La belleza de Claudia era un enigma. No sé porque era tan hermosa. ¿Tal vez por su inocencia fingida? ¿Sus rizos? ¿Los caprichos? La amé por su belleza y porque era mi hija. ¿Qué más daba que fuese un monstruo? ¿No lo era yo?
Lestat de Lioncourt
Pasaba ante mí. Sus elegantes andares
me llamaron la atención. La había visto durante varias noches.
Tenía los labios carnosos, unos hermosos dientes pese a la higiene
que solían poseer los barrios más bajos, y un cabello negro,
ondulado y largo. Su piel era caramelo líquido. El sol no había
tostado su piel, aunque lo parecía. No recuerdo su origen, pues
jamás me interesó demasiado. Respeté ese detalle, como si ese
misterio me hiciese crear un vínculo fascinante entre ella y yo.

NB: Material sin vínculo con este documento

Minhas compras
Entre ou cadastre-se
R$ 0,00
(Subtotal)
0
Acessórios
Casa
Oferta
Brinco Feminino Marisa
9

Me quedé observándola hasta que se
perdió en el portal, pude escuchar sus pies descalzándose de esos
harapientos zapatos, y como los botones se desabrochaban. Pronto
quedaría desnuda, con las ventanas abiertas en plena bochornosa
primavera, sin importarle que cualquier hombre la viera desnuda.
Estaba cansada de desnudarse frente a todos, abrir sus piernas y
recibir el placer de cualquiera que pudiese pagar sus servicios. Era
una puta. Una de esas mujeres que se paseaban apoyándose en las
esquinas, con el escote perfumado y una sonrisa tan falsa como las
pelucas que, todavía, podían lucir algunas mujeres para aparentar
mayor belleza.
Permanecí allí, como un gato curioso,
agazapada y con las manos colocadas sobre mi almidonada falda. Él me
encontró, sonrió canalla y se burló de mis fantasías. Una vez
más. Otra vez. Cualquier noche era un momento apetecible para jugar.
Él y su estupidez, siempre tomados de la mano como si fueran
siameses, me hicieron sentir pequeña, miserable y podrida.
Jamás tendría ese aspecto tan
hermoso. Nunca poseería la belleza que ella contenía. Esas carnes
cálidas, el pliegue de sus tiernos senos, esos pezones cafés y el
escaso vello púbico ensalzando su feminidad. El agua caía cálida
sobre su vientre plano, se hundía en su ombligo, y se deslizaba
entre sus muslos.
He visto muchas mujeres hermosas. No
era la única. Decidí llevármela conmigo. Lo hice poco después, a
escondidas, para hacerme a la idea, en mis locas fantasías, que mi
vida era la suya y la suya sería mía. Por unos instantes sus
recuerdos eran los míos, vivía esos placeres carnales tan
pecaminosos y sonreía a los extraños con una voz mucho más
sugestiva.
¿Cuántas putas maté? Ni lo recuerdo.
También esas empolvadas señoras, con recogidos imposibles, y
hermosas vestimentas fueron juguetes. Ellas eran mis muñecas. Se
convirtieron en mi aliento, mi necesidad, mi deseo y el vino más
cálido que podía beber una niña. Ni mis rizos, ni mis ojos claros
y ni mucho menos mis mejillas sonrojadas podían decirte que yo era
la bestia, la alimaña, que se agazapaba esperando conseguir que su
víctima la contemplara con la inocencia de un ángel.